THE PROBLEM
The expected answer is a copy of every line in the listing that has the word "Усиленная".

═════ DATA FOR THE TASK

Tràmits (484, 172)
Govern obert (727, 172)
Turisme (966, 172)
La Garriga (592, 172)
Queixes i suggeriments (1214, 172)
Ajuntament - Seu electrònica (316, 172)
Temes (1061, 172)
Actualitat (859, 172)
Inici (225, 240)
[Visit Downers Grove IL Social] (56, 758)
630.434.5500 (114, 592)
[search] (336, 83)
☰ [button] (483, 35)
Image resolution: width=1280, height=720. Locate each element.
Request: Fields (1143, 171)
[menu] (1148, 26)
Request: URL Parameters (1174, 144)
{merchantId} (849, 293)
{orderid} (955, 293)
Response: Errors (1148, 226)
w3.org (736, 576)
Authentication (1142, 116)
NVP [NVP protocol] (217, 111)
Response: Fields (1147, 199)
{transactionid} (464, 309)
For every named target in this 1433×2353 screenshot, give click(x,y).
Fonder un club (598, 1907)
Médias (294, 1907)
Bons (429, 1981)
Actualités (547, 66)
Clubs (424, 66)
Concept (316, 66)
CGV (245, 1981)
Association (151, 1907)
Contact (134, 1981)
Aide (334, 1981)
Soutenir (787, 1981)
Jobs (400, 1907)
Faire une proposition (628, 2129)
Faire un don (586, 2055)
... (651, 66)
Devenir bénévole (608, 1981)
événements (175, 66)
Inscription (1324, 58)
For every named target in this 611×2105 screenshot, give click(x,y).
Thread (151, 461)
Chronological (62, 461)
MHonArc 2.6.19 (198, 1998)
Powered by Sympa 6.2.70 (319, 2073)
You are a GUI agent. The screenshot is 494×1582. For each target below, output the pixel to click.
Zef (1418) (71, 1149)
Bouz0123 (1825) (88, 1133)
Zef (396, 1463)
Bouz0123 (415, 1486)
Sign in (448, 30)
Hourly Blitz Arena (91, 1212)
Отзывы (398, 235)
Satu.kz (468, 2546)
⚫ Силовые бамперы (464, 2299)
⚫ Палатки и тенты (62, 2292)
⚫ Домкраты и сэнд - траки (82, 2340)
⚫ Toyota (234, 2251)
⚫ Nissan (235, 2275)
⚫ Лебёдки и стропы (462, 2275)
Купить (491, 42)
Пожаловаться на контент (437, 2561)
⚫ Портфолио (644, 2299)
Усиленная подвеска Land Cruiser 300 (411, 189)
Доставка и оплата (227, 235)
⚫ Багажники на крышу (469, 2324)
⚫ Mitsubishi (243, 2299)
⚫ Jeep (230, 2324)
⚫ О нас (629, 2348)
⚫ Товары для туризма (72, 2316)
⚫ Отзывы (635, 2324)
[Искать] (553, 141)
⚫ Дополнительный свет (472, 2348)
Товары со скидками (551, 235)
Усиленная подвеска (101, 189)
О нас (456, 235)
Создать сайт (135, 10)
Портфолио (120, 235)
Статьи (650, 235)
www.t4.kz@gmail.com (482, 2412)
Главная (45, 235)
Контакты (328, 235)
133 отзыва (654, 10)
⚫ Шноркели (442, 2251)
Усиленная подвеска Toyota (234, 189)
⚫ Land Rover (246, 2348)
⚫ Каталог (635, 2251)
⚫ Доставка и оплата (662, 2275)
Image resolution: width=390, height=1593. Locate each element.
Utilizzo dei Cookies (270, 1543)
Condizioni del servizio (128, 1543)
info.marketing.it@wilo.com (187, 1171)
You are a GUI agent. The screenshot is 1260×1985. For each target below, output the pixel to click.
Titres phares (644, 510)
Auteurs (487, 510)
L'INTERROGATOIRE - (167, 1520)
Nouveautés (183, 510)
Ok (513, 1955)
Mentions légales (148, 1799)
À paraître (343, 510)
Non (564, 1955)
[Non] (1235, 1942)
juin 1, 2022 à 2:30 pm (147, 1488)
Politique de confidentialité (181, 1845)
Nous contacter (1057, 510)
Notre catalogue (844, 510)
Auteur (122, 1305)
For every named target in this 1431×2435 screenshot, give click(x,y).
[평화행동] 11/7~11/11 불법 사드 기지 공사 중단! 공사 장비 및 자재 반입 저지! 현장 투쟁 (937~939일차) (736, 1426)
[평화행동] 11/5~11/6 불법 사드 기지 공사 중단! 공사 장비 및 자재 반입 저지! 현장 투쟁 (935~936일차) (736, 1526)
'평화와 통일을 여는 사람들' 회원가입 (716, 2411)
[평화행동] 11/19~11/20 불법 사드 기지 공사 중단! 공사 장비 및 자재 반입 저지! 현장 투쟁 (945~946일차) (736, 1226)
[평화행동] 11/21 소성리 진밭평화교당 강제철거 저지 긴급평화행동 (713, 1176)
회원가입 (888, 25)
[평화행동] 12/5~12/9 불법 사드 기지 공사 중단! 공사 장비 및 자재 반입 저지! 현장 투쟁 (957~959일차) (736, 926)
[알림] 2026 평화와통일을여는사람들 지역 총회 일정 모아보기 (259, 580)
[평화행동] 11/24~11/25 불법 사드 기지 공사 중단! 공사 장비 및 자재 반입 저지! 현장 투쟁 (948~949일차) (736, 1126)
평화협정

══════════

ANSWER SPACE
Усиленная подвеска Land Cruiser 300 (411, 189)
Усиленная подвеска (101, 189)
Усиленная подвеска Toyota (234, 189)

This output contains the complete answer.